Não mexa com colar
Reação central a “don't fuck with paste”
- Forte consenso de que bloquear colar é irritante e hostil ao usuário.
- As pessoas ressentem isso especialmente em formulários de login, cadastro, banco, governo e 2FA, onde isso atrapalha gerenciadores de senha, incentiva senhas mais fracas/memoráveis e força os usuários a expor senhas em texto puro ou anotá-las.
- Muitos veem isso como teatro de segurança: piora demonstravelmente a segurança no mundo real enquanto satisfaz checklists e auditores.
Motivos alegados para bloquear colar (e críticas)
- Motivações alegadas:
- “Segurança” em termos vagos, ou para impedir ataques de malware/área de transferência.
- Evitar que usuários colem o mesmo erro de digitação nos campos “email” e “confirm email”.
- Forçar os usuários a digitar com cuidado um nome de projeto antes de ações destrutivas (por exemplo, excluir um repositório).
- Críticos argumentam:
- Esses problemas são melhor resolvidos com autocomplete, boas mensagens de erro, desfazer ou fluxos de confirmação.
- Bloquear colar e impor regras de senha barrocas leva a soluções alternativas previsíveis dos usuários e a menor segurança.
Abusos de UX no navegador além de colar
- Muitas reclamações sobre sequestrar atalhos padrão: Ctrl/Cmd‑F, Ctrl‑K, clique com o botão direito, rolagem, ou até redefinir Ctrl‑V.
- Alguns observam casos legítimos limitados (listas virtualizadas, apps web como docs/IDEs), mas ainda preferem uma forma de obter o comportamento nativo do navegador sob demanda (por exemplo, pressionar Ctrl‑F duas vezes).

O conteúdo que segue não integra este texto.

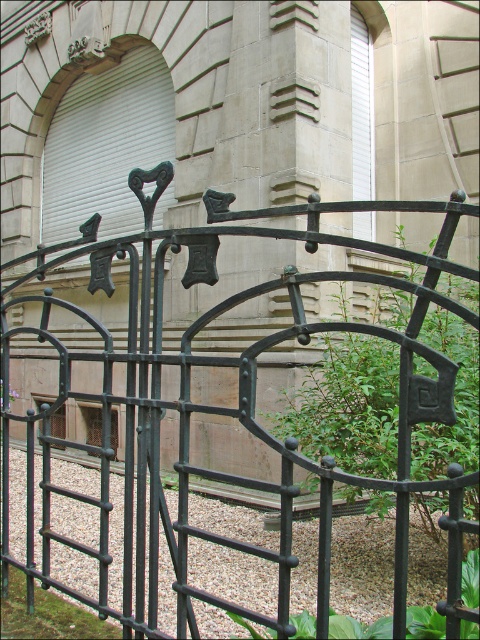 You are standing in front of a building and want to take a photo of the black wrought iron gate at center. If your camera can focus on objects as close as 1.5 meters, will you need to step back to take a clear photo of the gate?

The black wrought iron gate at center is 1.80 meters away from the viewer. Since the camera can focus as close as 1.5 meters, the distance is within the camera range. Therefore, you do not need to step back to take a clear photo of the gate.

You are a delivery person trying to determine if your 2.5 meter tall package can be delivered through the black wrought iron gate at center. Given that the smooth gravel at center is at ground level, can the package pass through the gate without tilting it?

The black wrought iron gate at center has a greater height compared to smooth gravel at center. Since the gate is taller than the gravel, which is at ground level, the height of the gate is likely sufficient to allow the 2.5 meter tall package to pass through without tilting it, provided there are no other obstructions.

You are a delivery person approaching the entrance of the building. You see the black wrought iron gate at center and the smooth gravel at center. Which object is closer to you as you approach the entrance?

The black wrought iron gate at center is closer to you since it is in front of the smooth gravel at center.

- Sugestão: os navegadores deveriam expor opções robustas de “forçar” (forçar copiar/colar, selecionar, botão direito, busca nativa).
Contornos e ferramentas
- Extensões de navegador: a extensão discutida, sua versão original e alternativas como StopTheMadness, além de recursos do Safari/Orion/Brave e flags do Firefox em about:config.

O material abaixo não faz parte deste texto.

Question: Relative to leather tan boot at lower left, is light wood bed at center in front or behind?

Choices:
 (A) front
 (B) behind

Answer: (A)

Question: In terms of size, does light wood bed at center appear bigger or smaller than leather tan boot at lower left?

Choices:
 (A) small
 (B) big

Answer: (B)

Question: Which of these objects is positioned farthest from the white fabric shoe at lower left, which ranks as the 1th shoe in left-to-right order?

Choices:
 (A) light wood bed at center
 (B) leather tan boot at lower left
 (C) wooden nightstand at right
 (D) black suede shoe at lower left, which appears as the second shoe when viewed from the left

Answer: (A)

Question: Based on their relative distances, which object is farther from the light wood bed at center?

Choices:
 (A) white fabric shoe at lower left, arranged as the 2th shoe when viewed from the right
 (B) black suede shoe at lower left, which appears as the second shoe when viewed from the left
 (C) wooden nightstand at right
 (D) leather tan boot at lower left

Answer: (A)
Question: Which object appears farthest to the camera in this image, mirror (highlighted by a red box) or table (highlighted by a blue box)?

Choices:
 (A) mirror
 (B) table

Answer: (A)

- Bookmarklets e user scripts são populares como soluções mais leves, auditáveis e sob demanda.
- Ferramentas no nível do sistema operacional (Hammerspoon, AutoHotkey, Keyboard Maestro, scripts de “digitar a área de transferência”) contornam as restrições da web simulando pressionamentos de tecla.
- Métodos mais grosseiros: desativar JavaScript, usar as devtools para definir valores de input, arrastar texto da barra de URL, colar com botão do meio no Linux.
Segurança e permissões de extensões
- Debate sobre extensões pedindo permissões amplas (“ler e alterar todos os dados”).
- Preocupações: atualizações automáticas, possível venda do projeto ou comprometimento do mantenedor.
- Mitigações: carregar extensões descompactadas, usar gerenciadores de pacotes ou preferir bookmarklets.
- Alguns argumentam que o problema real é o modelo de permissões granulares demais do navegador.
Nome e tom
- Opiniões mistas sobre a linguagem chula no nome do projeto e no thread.
- Alguns acham que combina com a raiva dirigida a UIs hostis; outros observam que é difícil recomendar em contextos profissionais ou familiares.